◆ **Collected data entries**
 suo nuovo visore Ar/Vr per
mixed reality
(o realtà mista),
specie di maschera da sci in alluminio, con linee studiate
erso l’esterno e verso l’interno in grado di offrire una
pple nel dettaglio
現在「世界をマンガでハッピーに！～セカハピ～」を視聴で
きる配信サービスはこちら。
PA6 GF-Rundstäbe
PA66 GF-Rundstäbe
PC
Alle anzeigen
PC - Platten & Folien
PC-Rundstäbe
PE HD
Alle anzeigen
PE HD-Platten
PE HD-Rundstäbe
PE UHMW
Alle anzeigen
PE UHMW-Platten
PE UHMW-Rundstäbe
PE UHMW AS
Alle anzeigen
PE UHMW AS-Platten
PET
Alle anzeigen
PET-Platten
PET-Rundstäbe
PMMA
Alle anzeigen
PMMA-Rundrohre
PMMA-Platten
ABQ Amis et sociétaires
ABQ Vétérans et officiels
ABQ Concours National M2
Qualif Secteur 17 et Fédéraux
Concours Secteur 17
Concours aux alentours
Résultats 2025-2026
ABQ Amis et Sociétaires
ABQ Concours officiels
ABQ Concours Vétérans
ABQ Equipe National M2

--

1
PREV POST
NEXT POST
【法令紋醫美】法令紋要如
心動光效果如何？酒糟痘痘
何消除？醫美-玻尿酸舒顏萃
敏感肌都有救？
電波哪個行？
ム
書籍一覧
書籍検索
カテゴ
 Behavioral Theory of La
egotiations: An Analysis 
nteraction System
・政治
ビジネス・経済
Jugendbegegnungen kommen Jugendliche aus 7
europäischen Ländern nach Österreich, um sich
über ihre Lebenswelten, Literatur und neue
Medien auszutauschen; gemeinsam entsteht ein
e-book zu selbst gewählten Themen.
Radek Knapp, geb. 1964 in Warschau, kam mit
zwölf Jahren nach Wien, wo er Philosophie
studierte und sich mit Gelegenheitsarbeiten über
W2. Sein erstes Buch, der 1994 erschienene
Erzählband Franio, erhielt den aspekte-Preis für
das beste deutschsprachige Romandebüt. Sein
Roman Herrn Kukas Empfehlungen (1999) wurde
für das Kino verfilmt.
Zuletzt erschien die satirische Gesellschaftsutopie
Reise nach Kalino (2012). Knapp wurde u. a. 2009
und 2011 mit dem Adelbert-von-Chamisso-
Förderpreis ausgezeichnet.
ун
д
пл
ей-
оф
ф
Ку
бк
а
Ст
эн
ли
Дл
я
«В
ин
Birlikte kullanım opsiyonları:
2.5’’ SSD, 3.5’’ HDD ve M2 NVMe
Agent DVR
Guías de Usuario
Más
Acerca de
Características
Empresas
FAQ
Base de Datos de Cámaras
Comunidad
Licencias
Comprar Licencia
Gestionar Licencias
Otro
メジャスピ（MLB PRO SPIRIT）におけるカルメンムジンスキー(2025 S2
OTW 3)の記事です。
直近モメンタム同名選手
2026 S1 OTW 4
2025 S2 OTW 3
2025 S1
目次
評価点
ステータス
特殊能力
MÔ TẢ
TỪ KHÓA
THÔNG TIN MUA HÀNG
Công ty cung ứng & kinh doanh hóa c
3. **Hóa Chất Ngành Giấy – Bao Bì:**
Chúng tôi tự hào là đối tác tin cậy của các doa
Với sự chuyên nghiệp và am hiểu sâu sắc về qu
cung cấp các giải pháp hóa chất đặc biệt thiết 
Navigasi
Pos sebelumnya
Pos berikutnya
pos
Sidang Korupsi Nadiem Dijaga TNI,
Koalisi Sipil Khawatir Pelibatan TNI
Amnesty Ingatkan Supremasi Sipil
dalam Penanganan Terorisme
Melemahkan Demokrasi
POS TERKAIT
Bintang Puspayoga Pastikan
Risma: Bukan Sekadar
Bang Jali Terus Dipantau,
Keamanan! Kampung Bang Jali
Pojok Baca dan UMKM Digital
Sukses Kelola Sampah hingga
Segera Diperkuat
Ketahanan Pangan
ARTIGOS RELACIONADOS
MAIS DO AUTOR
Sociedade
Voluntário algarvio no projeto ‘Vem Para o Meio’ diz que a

◆ **What you will do**
After reading each line of the data, give only the number of lines that include the word "sich".

◆ **Response below**
2